Genetic basis of pigmentation loss and eye evolution in Asellus aquaticus

People in this lab are probably well aware of the interesting freshwater isopod Asellus aquaticus, who has contributed to two PhD-theses in our group by Fabrice Eroukhmanoff and Kristina Karlsson. Fabrice has published two thesis-papers on the quantitative genetic basis of ecotype divergence in body size and pigmentation, in Molecular Ecology and Journal of Evolutionary Biology (forthcoming).

What we demonstrated in these papers was that both morphological traits (size-traits) and pigmentation had significant additive genetic basis, both between and within populations. What we did not show, however, was the specific molecular-genetic basis of these heritable traits, i. e. which loci, how many and their genomic locations. That was not our goal, however, and Asellus aquaticus has not been a major model organism in molecular genetics.

But things seems to change. A forthcoming paper in PNAS by a US-based group presents a genome-wide linkage map involving 117 markers for Asellus aquaticus, and discuss the genetic mechanisms behind loss-of-pigmentation phenotypes and loss-of-vision phenotypes among blind, pale and cave-dwelling populations of this enigmatic species. The abstract is found below. I predict that the findings in that study will also have implications for ecotype divergence within lakes, such as between the ecotypes we have studied in southern Sweden.

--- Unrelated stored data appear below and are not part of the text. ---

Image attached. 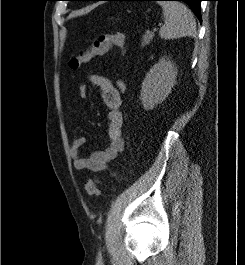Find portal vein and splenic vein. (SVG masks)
<instances>
[{"mask_svg":"<svg viewBox=\"0 0 245 265\" xmlns=\"http://www.w3.org/2000/svg\"><path fill=\"white\" fill-rule=\"evenodd\" d=\"M153 31L155 32V31H157V29L155 28Z\"/></svg>","mask_w":245,"mask_h":265,"instance_id":"1","label":"portal vein and splenic vein"}]
</instances>
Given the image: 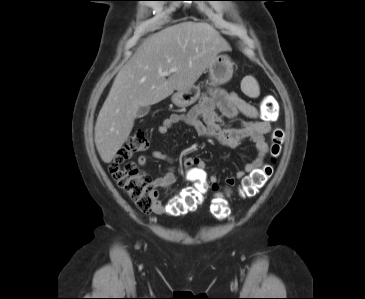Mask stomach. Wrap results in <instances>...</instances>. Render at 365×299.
Listing matches in <instances>:
<instances>
[{"instance_id":"obj_1","label":"stomach","mask_w":365,"mask_h":299,"mask_svg":"<svg viewBox=\"0 0 365 299\" xmlns=\"http://www.w3.org/2000/svg\"><path fill=\"white\" fill-rule=\"evenodd\" d=\"M234 63L227 55H217L213 62L208 65L209 77L213 83H227L233 75ZM200 96V88L193 85L192 87L177 91L172 95V102L178 107H187L197 101Z\"/></svg>"}]
</instances>
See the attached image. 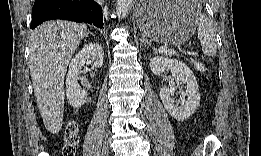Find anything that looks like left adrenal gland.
<instances>
[{"label": "left adrenal gland", "instance_id": "1", "mask_svg": "<svg viewBox=\"0 0 261 156\" xmlns=\"http://www.w3.org/2000/svg\"><path fill=\"white\" fill-rule=\"evenodd\" d=\"M142 44H147V45H149V42H148V40L145 38V36H143V37L140 39V45H142Z\"/></svg>", "mask_w": 261, "mask_h": 156}]
</instances>
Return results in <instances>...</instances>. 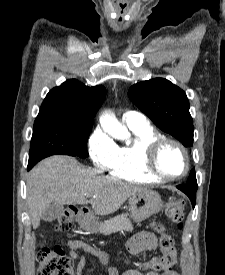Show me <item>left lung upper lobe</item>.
Instances as JSON below:
<instances>
[{"label": "left lung upper lobe", "mask_w": 225, "mask_h": 275, "mask_svg": "<svg viewBox=\"0 0 225 275\" xmlns=\"http://www.w3.org/2000/svg\"><path fill=\"white\" fill-rule=\"evenodd\" d=\"M128 95L157 127L173 135L185 147L193 145V120L183 90L164 78H155L132 85ZM187 183L197 185L194 169Z\"/></svg>", "instance_id": "1"}]
</instances>
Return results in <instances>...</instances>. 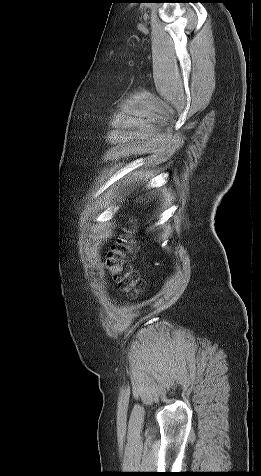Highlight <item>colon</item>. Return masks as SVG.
Here are the masks:
<instances>
[{
	"label": "colon",
	"mask_w": 261,
	"mask_h": 476,
	"mask_svg": "<svg viewBox=\"0 0 261 476\" xmlns=\"http://www.w3.org/2000/svg\"><path fill=\"white\" fill-rule=\"evenodd\" d=\"M135 258L133 231L128 228L106 251L104 264L118 289L135 296L141 288L139 274L131 262Z\"/></svg>",
	"instance_id": "obj_1"
}]
</instances>
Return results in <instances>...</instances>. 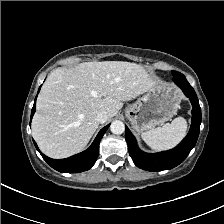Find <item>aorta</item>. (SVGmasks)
<instances>
[{
    "label": "aorta",
    "mask_w": 224,
    "mask_h": 224,
    "mask_svg": "<svg viewBox=\"0 0 224 224\" xmlns=\"http://www.w3.org/2000/svg\"><path fill=\"white\" fill-rule=\"evenodd\" d=\"M110 130L113 134H122L125 131V125L121 120H115L111 123Z\"/></svg>",
    "instance_id": "1"
}]
</instances>
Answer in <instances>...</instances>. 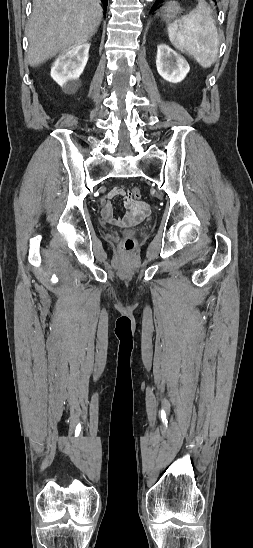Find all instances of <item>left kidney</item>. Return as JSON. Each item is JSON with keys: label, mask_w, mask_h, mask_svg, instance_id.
<instances>
[{"label": "left kidney", "mask_w": 253, "mask_h": 548, "mask_svg": "<svg viewBox=\"0 0 253 548\" xmlns=\"http://www.w3.org/2000/svg\"><path fill=\"white\" fill-rule=\"evenodd\" d=\"M156 67L159 75L171 83L182 81L190 70L188 62L166 44L157 46Z\"/></svg>", "instance_id": "obj_1"}]
</instances>
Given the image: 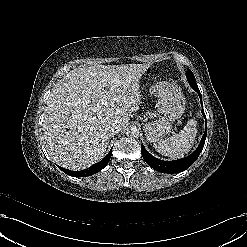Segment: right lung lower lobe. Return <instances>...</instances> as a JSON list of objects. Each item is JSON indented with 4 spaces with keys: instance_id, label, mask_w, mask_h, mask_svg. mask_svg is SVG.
I'll use <instances>...</instances> for the list:
<instances>
[{
    "instance_id": "98d812e1",
    "label": "right lung lower lobe",
    "mask_w": 247,
    "mask_h": 247,
    "mask_svg": "<svg viewBox=\"0 0 247 247\" xmlns=\"http://www.w3.org/2000/svg\"><path fill=\"white\" fill-rule=\"evenodd\" d=\"M111 154H112V149L109 151V153L105 156V158L103 160H101L100 162L90 166L87 169L81 170V171H70L67 169H64L62 167H59L64 173H66L69 176H73V177H86V176H90L92 174H95L99 171H101L109 162L110 158H111Z\"/></svg>"
}]
</instances>
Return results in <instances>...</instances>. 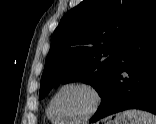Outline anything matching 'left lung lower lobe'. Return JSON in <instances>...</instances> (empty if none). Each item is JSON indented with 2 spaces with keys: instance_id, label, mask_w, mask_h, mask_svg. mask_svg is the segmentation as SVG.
I'll list each match as a JSON object with an SVG mask.
<instances>
[{
  "instance_id": "0a47b994",
  "label": "left lung lower lobe",
  "mask_w": 156,
  "mask_h": 124,
  "mask_svg": "<svg viewBox=\"0 0 156 124\" xmlns=\"http://www.w3.org/2000/svg\"><path fill=\"white\" fill-rule=\"evenodd\" d=\"M127 109L156 115V5L126 44L90 123Z\"/></svg>"
}]
</instances>
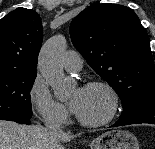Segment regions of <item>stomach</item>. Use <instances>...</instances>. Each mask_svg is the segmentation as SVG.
I'll list each match as a JSON object with an SVG mask.
<instances>
[{
	"mask_svg": "<svg viewBox=\"0 0 155 149\" xmlns=\"http://www.w3.org/2000/svg\"><path fill=\"white\" fill-rule=\"evenodd\" d=\"M90 149H139L137 138L129 131L112 129L95 138Z\"/></svg>",
	"mask_w": 155,
	"mask_h": 149,
	"instance_id": "0dacf381",
	"label": "stomach"
}]
</instances>
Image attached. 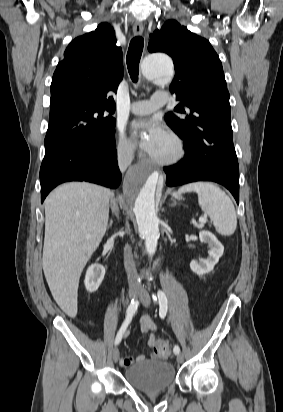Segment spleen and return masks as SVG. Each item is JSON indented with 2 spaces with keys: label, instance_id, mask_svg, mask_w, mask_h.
<instances>
[{
  "label": "spleen",
  "instance_id": "3e777b00",
  "mask_svg": "<svg viewBox=\"0 0 283 412\" xmlns=\"http://www.w3.org/2000/svg\"><path fill=\"white\" fill-rule=\"evenodd\" d=\"M196 192L198 203L206 213L216 231L224 236L235 232L237 216L231 199L216 185L209 182H195L182 186L178 193Z\"/></svg>",
  "mask_w": 283,
  "mask_h": 412
}]
</instances>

Genetic basis of eye and pigment loss in the cave crustacean, Asellus aquaticus

Protas ME, Trontelj P, Patel NH.

Department of Molecular and Cell Biology, Center of Integrative Genomics, and Department of Integrative Biology, University of California, Berkeley, CA 94720-3200.

Abstract

Understanding the process of evolution is one of the great challenges in biology. Cave animals are one group with immense potential to address the mechanisms of evolutionary change. Amazingly, similar morphological alterations, such as enhancement of sensory systems and the loss of eyes and pigmentation, have evolved multiple times in a diverse assemblage of cave animals. Our goal is to develop an invertebrate model to study cave evolution so that, in combination with a previously established vertebrate cave system, we can address genetic questions concerning evolutionary parallelism and convergence. We chose the isopod crustacean, Asellus aquaticus, and generated a genome-wide linkage map for this species. Our map, composed of 117 markers, of which the majority are associated with genes known to be involved in pigmentation, eye, and appendage development, was used to identify loci of large effect responsible for several pigmentation traits and eye loss. Our study provides support for the prediction that significant morphological change can be mediated through one or a few genes. Surprisingly, we found that within population variability in eye size occurs through multiple mechanisms; eye loss has a different genetic basis than reduced eye size. Similarly, again within a population, the phenotype of albinism can be achieved by two different genetic pathways-either by a recessive genotype at one locus or doubly recessive genotypes at two other loci. Our work shows the potential of Asellus for studying the extremes of parallel and convergent evolution-spanning comparisons within populations to comparisons between vertebrate and arthropod systems.